> TASK INSTRUCTIONS:
Only the lines holding the string "rythmée" are needed; copy each of them from the data.

> DATA SUPPLIED:
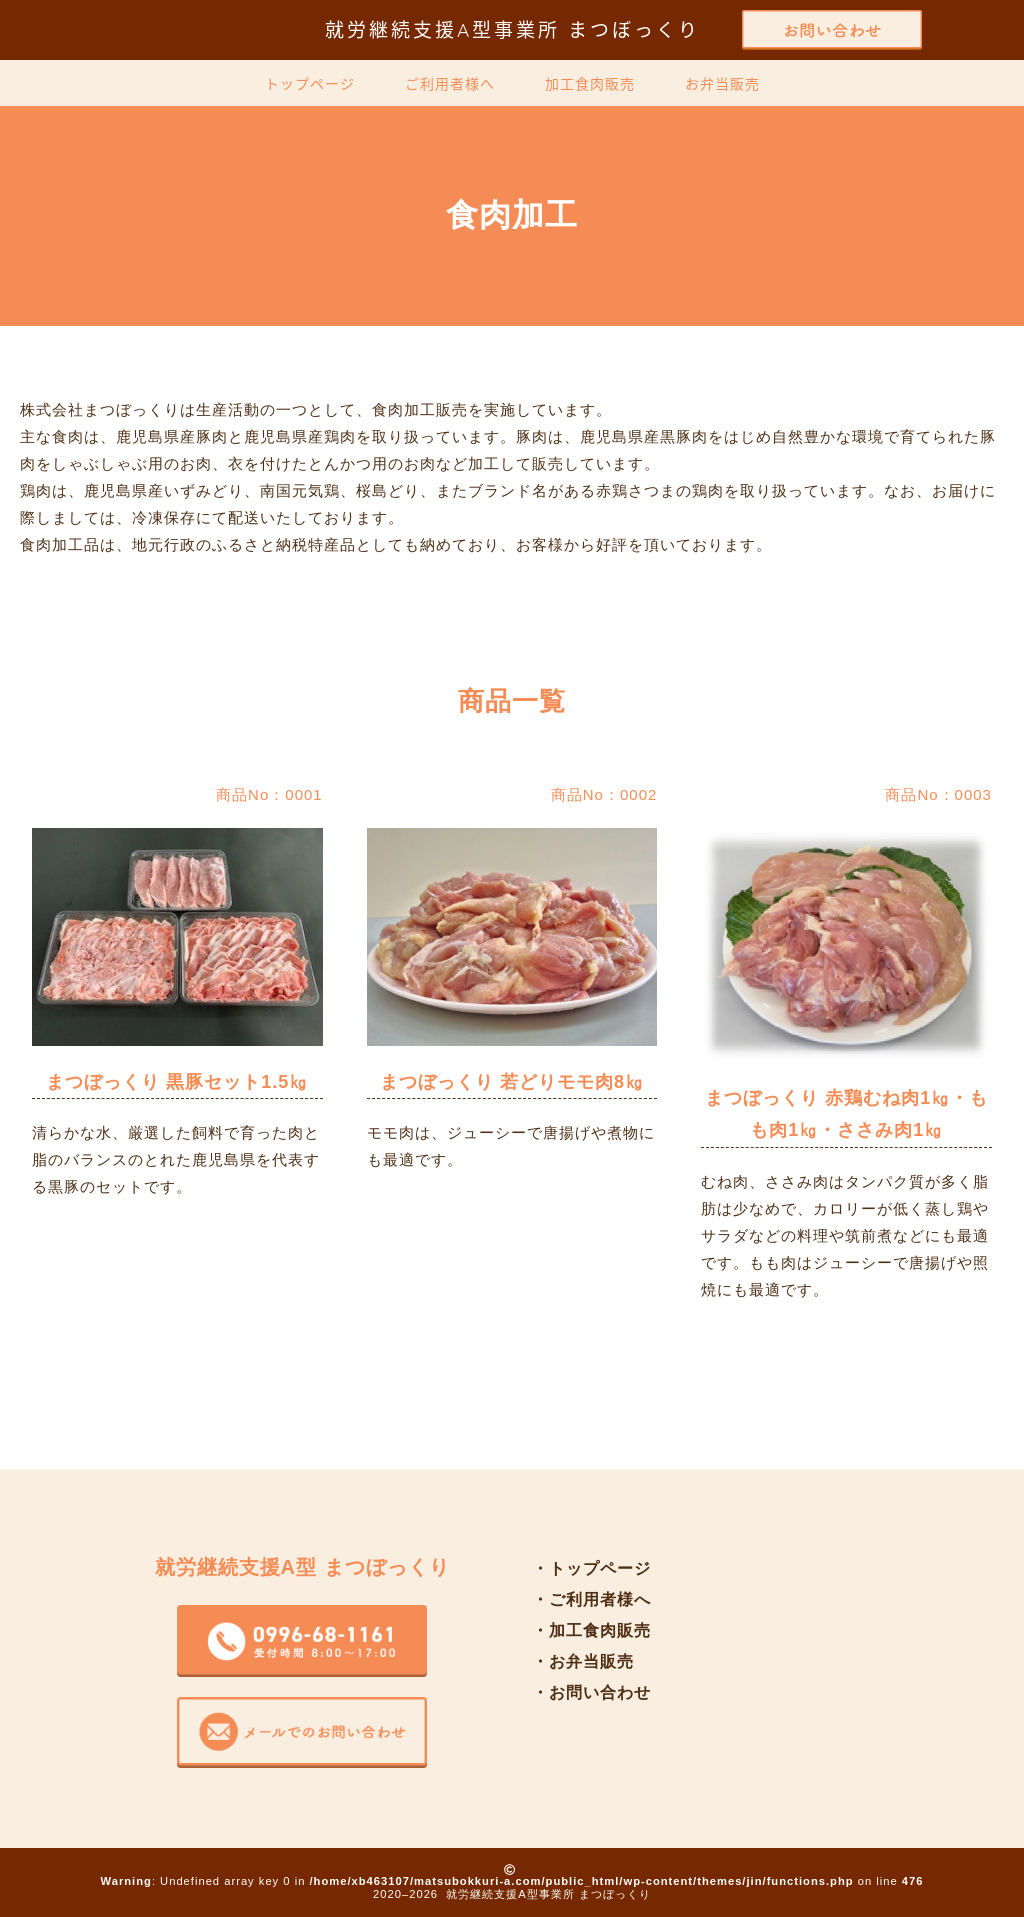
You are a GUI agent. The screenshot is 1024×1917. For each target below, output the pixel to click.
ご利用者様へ (450, 84)
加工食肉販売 (590, 84)
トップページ (310, 84)
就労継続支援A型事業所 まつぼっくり (512, 30)
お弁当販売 (722, 84)
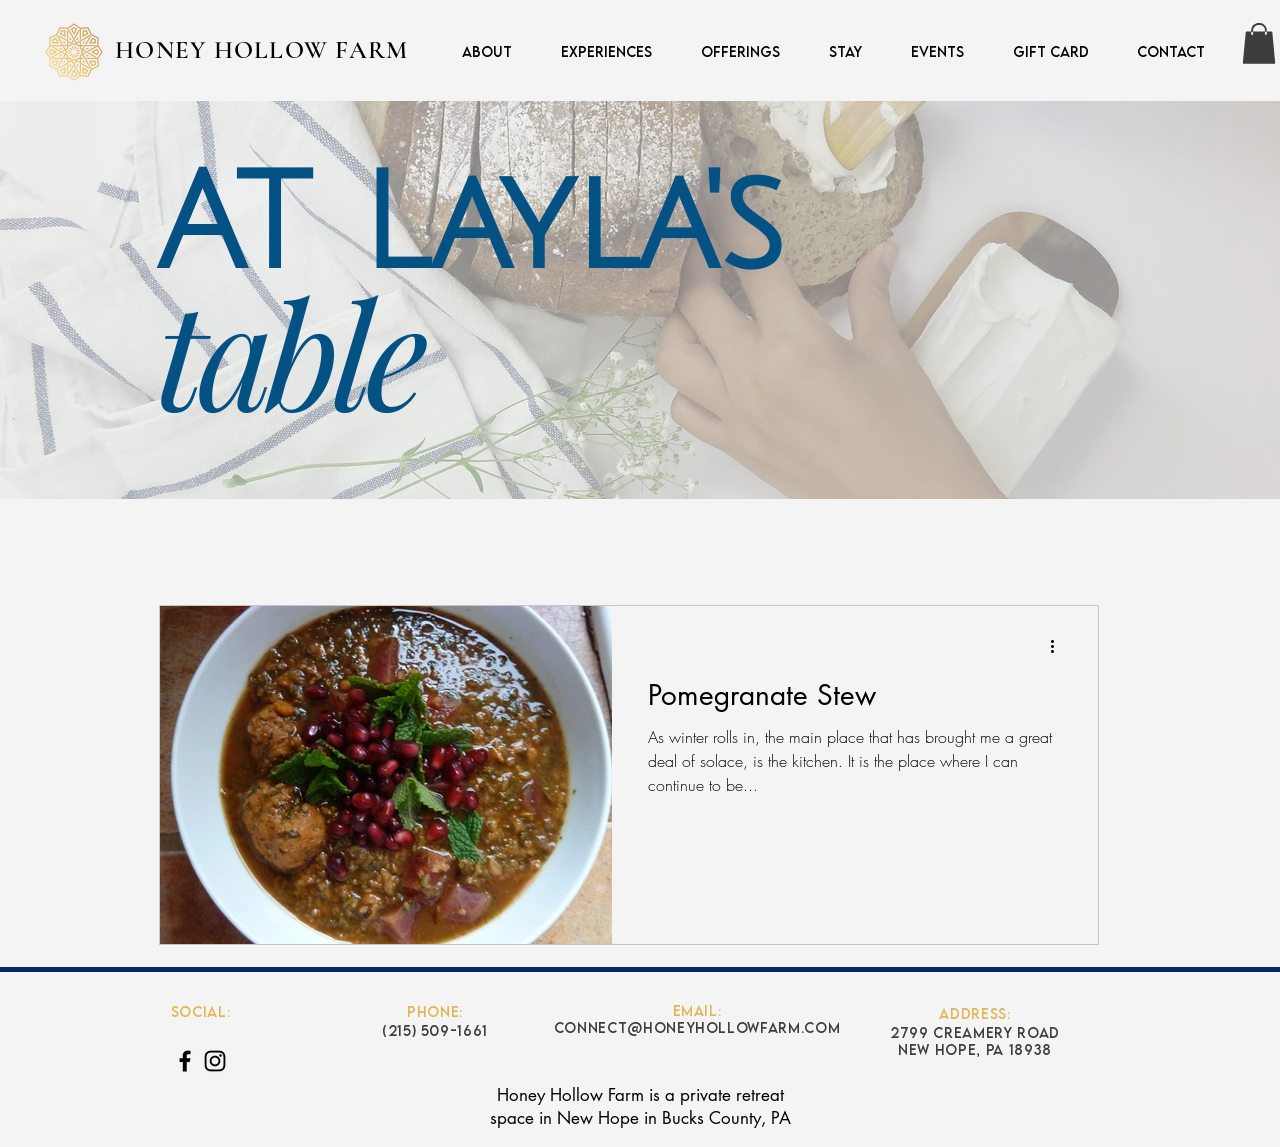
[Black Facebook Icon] (185, 1061)
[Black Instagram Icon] (215, 1061)
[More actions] (1059, 647)
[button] (731, 52)
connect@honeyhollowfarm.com (697, 1027)
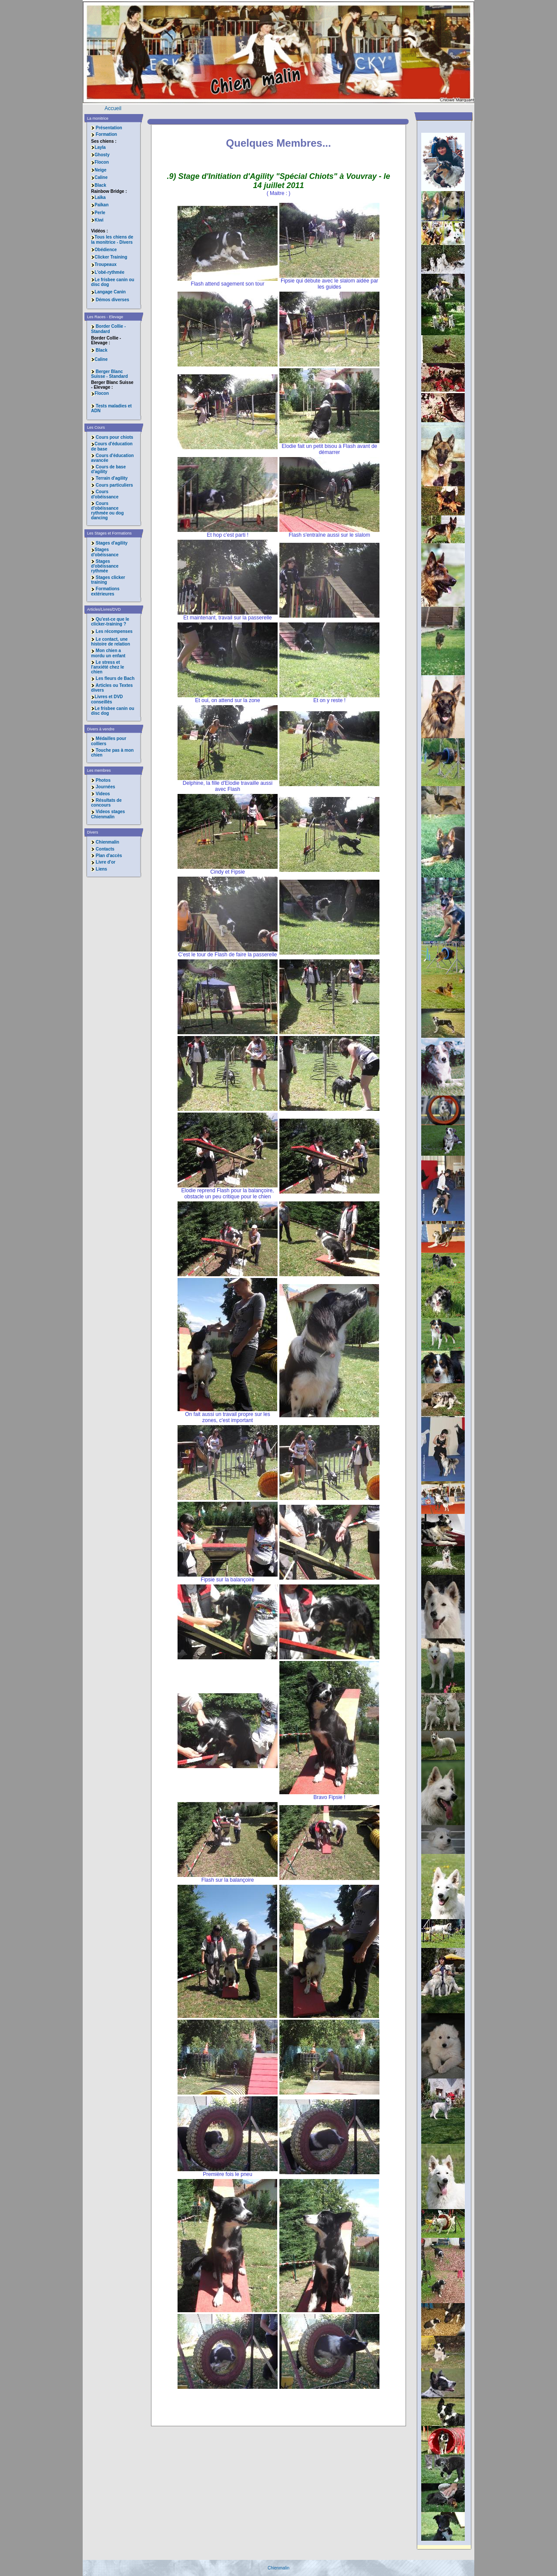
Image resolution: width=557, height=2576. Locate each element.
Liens (101, 869)
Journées (105, 786)
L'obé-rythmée (107, 272)
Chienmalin (106, 842)
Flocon (100, 162)
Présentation (109, 127)
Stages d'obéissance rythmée (104, 566)
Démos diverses (110, 299)
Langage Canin (108, 291)
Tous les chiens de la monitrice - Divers (112, 239)
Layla (98, 147)
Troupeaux (104, 264)
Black (98, 185)
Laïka (98, 197)
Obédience (104, 249)
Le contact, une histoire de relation (110, 641)
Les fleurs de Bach (115, 678)
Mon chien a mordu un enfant (108, 653)
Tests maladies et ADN (111, 408)
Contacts (105, 849)
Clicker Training (109, 257)
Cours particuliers (114, 485)
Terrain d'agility (112, 478)
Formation (106, 134)
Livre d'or (105, 862)
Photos (103, 780)
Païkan (99, 204)
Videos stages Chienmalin (108, 814)
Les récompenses (114, 631)
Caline (99, 177)
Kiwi (97, 220)
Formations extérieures (105, 591)
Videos (103, 793)
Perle (98, 212)
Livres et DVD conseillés (107, 699)
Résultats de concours (106, 802)
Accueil (112, 108)
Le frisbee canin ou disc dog (112, 282)
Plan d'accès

> RESULT OF THIS EXERCISE:
L'obé-rythmée (107, 272)
Stages d'obéissance rythmée (104, 566)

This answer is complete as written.